Ten different program components were identified in the literature, which are summarized in Table 4, alongside examples from the reviewed literature. Among the more prominent program components were community engagement (62% of these publications), reflection throughout the course of a program (52%), and curriculum integration/onsite lectures/faculty (52%). Other common but less frequent program components included predeparture sessions/coursework prior to participation (38%), tourism and site visits (28%), service learning (34%), a culminating assignment (38%), and an internship experience (21%). Finally, more infrequent components mentioned in the literature were homestay opportunities (14%) and reflection and/or class sessions after returning from study away (17%).

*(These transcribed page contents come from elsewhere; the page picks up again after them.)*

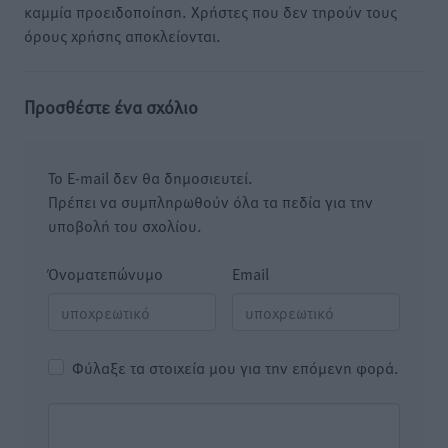
καμμία προειδοποίηση. Χρήστες που δεν τηρούν τους
όρους χρήσης αποκλείονται.
Προσθέστε ένα σχόλιο
Το E-mail δεν θα δημοσιευτεί.
Πρέπει να συμπληρωθούν όλα τα πεδία για την
υποβολή του σχολίου.
Όνοματεπώνυμο
Email
Φύλαξε τα στοιχεία μου για την επόμενη φορά.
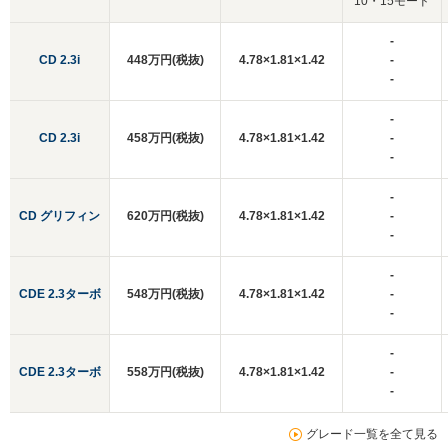
10・15モード
-
CD 2.3i
448万円(税抜)
4.78×1.81×1.42
-
-
-
CD 2.3i
458万円(税抜)
4.78×1.81×1.42
-
-
-
CD グリフィン
620万円(税抜)
4.78×1.81×1.42
-
-
-
CDE 2.3ターボ
548万円(税抜)
4.78×1.81×1.42
-
-
-
CDE 2.3ターボ
558万円(税抜)
4.78×1.81×1.42
-
-
グレード一覧を全て見る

Study away program components.
Another interesting classification to note is how many publications described a single study away program, multiple study away programs, or something different. Our analysis found that 31 publications (53%) described one single program, with 11 (35%) of these publications describing a single program that was repeated at least once annually. Twelve publications (20%) described multiple programs; and 10 (17%) described study away in the abstract, such as examining study away as a concept or through a pedagogical lens. Six publications (10.17%) discussed NSE, which cannot be classified as a “program.” NSE is a consortium with hundreds of exchange options for students, where they directly enroll in classes at another campus.
Program Outcomes
In the literature we reviewed, a variety of student learning outcomes were either measured as a part of an empirical study or were presented as evidence of student learning during a study away experience. We categorized these learning outcomes using the same categories employed in Mayhew et al.’s (2016) seminal book, How College Affects Students, for consistency with the broader higher education literature. These eight learning outcome categories include: (a) Verbal/Quantitative/Subject Matter, (b) Cognitive and Intellectual, (c) Psychosocial Change, (d) Attitudes/Values, (e) Moral Development, (f) Educational Attainment and Persistence, (g) Career and Economic, and (h) Quality of Life After College.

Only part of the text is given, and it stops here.